For David Gate, one of the first real litmus tests of whether a research career was for him came while dissecting retinas as a premed student studying psychology at the University of California, Santa Barbara. Working in the eye biology lab didn’t really capture his imagination, and parts of the work were tedious, but Gate says that despite that, he loved the process—the basic work of doing experiments. “I quickly became a lab rat all day and night,” and was soon dissecting retinas better than anyone in the lab, Gate tells The Scientist.
After graduating in 2007, Gate went on to work as a lab technician with immunologist and Alzheimer’s disease researcher Terrence Town at Cedars-Sinai Hospital in Los Angeles. The connection between the brain and the immune system intrigued Gate, and he decided to pursue a PhD in brain sciences in Town’s lab at the University of Southern California, studying the role of the immune system in pediatric brain cancer. But it was as a postdoc working in the lab of neuroscientist Tony Wyss-Coray at Stanford University that Gate would make his biggest impact yet.
The main focus of his research was brain rejuvenation, but on weekends, Gate was working a side project using patients’ blood samples to identify links between the immune system and Alzheimer’s disease. After months of collecting data on the levels of different immune cell types in the blood to see if there were any changes associated with the disease, Gate approached Wyss-Coray and made a proposal: that Gate stop his brain rejuvenation work and focus on his Alzheimer’s research full time.
“I think that took quite a bit of courage,” says Andrew C. Yang, a friend and former Stanford labmate of Gate’s who is now starting a lab studying the blood-brain barrier at the University of California, San Francisco. While everyone’s accounts of the lab paint a convivial picture, starting a whole new project is not without risk. “These experiments are not cheap,” says Yang. “He puts his reputation on the line with Tony when he says, ‘Hey, let’s go fund it. Let’s do it.’ It takes a certain type of vision.”
Wyss-Coray, it turned out, was on board. But he and Gate wanted a way to look for immune changes in the brain, as opposed to just the blood. Gate suggested they look at cerebrospinal fluid (CSF). “The CSF immune system is more specialized and is quite different from the blood in the composition of cell types,” Gate explains. “Since Alzheimer’s is a brain disease, it made sense to look at the brain’s immune system via the CSF.”
For years, researchers had been administering a highly accurate diagnostic test for Alzheimer’s that measures protein hallmarks of the disease in CSF collected via a spinal tap. In conducting this test, researchers take a sample of CSF and use a centrifuge to separate the liquid from the solids, which contain the cells. The liquid portion is then tested, while the solid portion is generally discarded. Gate realized that he could use that cell portion.
Their early findings were intriguing, and more than that, seemed to be something really novel, says Gate. The results showed elevated levels of a particular type of immune cell called CD8+ T cells in the blood and CSF of Alzheimer’s patients, as well as in the postmortem brains of people with the disease. What’s more, some of these T cells had rapidly proliferated in a process known as clonal expansion, which happens when they encounter a pathogen, and some of those clonally expanded T cells carried sequences encoding receptors that target a common human herpesvirus, Epstein-Barr virus (EBV).
The pair submitted a paper to Nature. While it was initially rejected, the feedback and requests for more information they got steered them in the right direction, says Gate, and the study was published in the journal in 2020. Meanwhile, Gate, Wyss-Coray, and colleagues filed a patent application based on their methods for measuring T cell markers associated with Alzheimer’s disease.
Gate and Wyss-Coray cautioned in the paper that there isn’t yet enough evidence to draw a causal link between EBV and Alzheimer’s—that is, it's unclear if EBV could make a person more susceptible to this disease or exacerbate cognitive decline. Indeed, researchers have previously published conflicting evidence of possible connections between the two.

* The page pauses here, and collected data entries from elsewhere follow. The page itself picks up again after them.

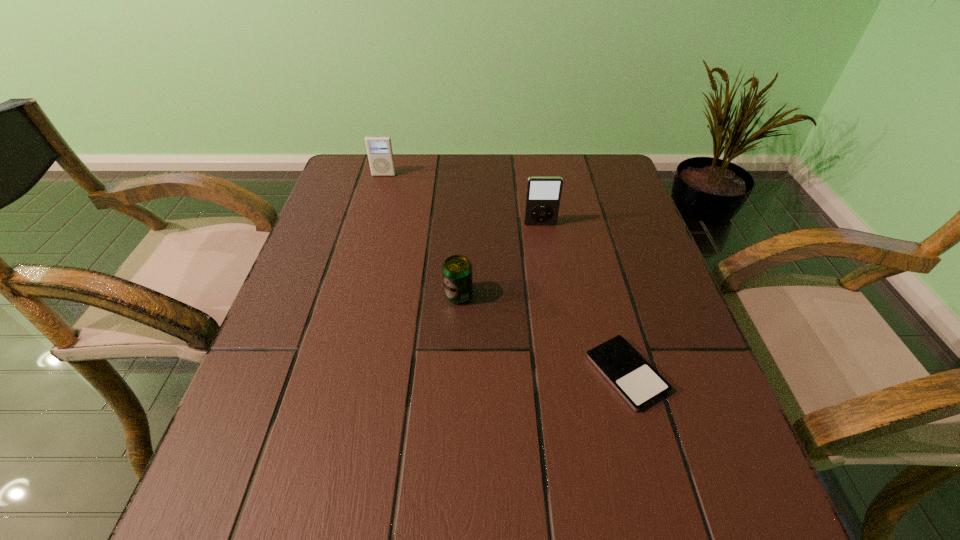 You are a GUI agent. You are given a task and a screenshot of the screen. Output one action in this format:
    pyautogui.click(x=<x>, y=<y>)
    Task: Click on the vacant area at the far right corner of the desktop
    Image resolution: width=960 pixels, height=540 pixels.
    Given the screenshot: What is the action you would take?
    pyautogui.click(x=565, y=164)

Locate an element on the screen. This screenshot has width=960, height=540. blank area at the near right corner is located at coordinates (721, 518).

Where is `vacant region between the second object from left to right and the second object from right to left`? This screenshot has width=960, height=540. vacant region between the second object from left to right and the second object from right to left is located at coordinates click(499, 260).

At what (x,y) coordinates should I click in order to perform the action: click on vacant area between the third object from left to right and the third tallest object. Please return your answer as a coordinate pair (x, y). The width and height of the screenshot is (960, 540). Looking at the image, I should click on (499, 260).

The image size is (960, 540). I want to click on free space between the rightmost object and the second shortest object, so click(542, 334).

Where is `vacant point located between the farthest object and the third object from left to right`? vacant point located between the farthest object and the third object from left to right is located at coordinates (462, 200).

Where is `free space between the shortest object and the third object from right to left`? The image size is (960, 540). free space between the shortest object and the third object from right to left is located at coordinates (542, 334).

At what (x,y) coordinates should I click in order to perform the action: click on free space between the leftmost iPod and the shortest iPod. Please return your answer as a coordinate pair (x, y). Image resolution: width=960 pixels, height=540 pixels. Looking at the image, I should click on (505, 274).

Locate an element on the screen. free area in between the leftmost iPod and the nearest object is located at coordinates (505, 274).

Find the location of a particular element. This screenshot has height=540, width=960. blank region between the second farthest object and the leftmost object is located at coordinates [462, 200].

Nevertheless, the realization that the state of the immune cells in the spinal fluid could be linked to Alzheimer’s was significant, says Wyss-Coray. “It led to a really great discovery and, I think, a shift in technology and how people look at the immune system in the brain.” Now, all around the world, people are looking at the solid portion of these test samples in a new way, Wyss-Coray adds. “Before David’s paper, almost everybody just sort of threw the thing away.”
Gate started his own lab at Northwestern University in September of this year and plans to continue studying the intersection between the immune system and neurodegenerative disease.
“We’re really excited to have him,” says Robert Vassar, the scientific director of behavioral neurology at Northwestern, who recruited Gate, adding that many people at Northwestern are interested in collaborating with their new colleague. “He’s going to be rising quickly and really making a huge impact, I think, on the field.”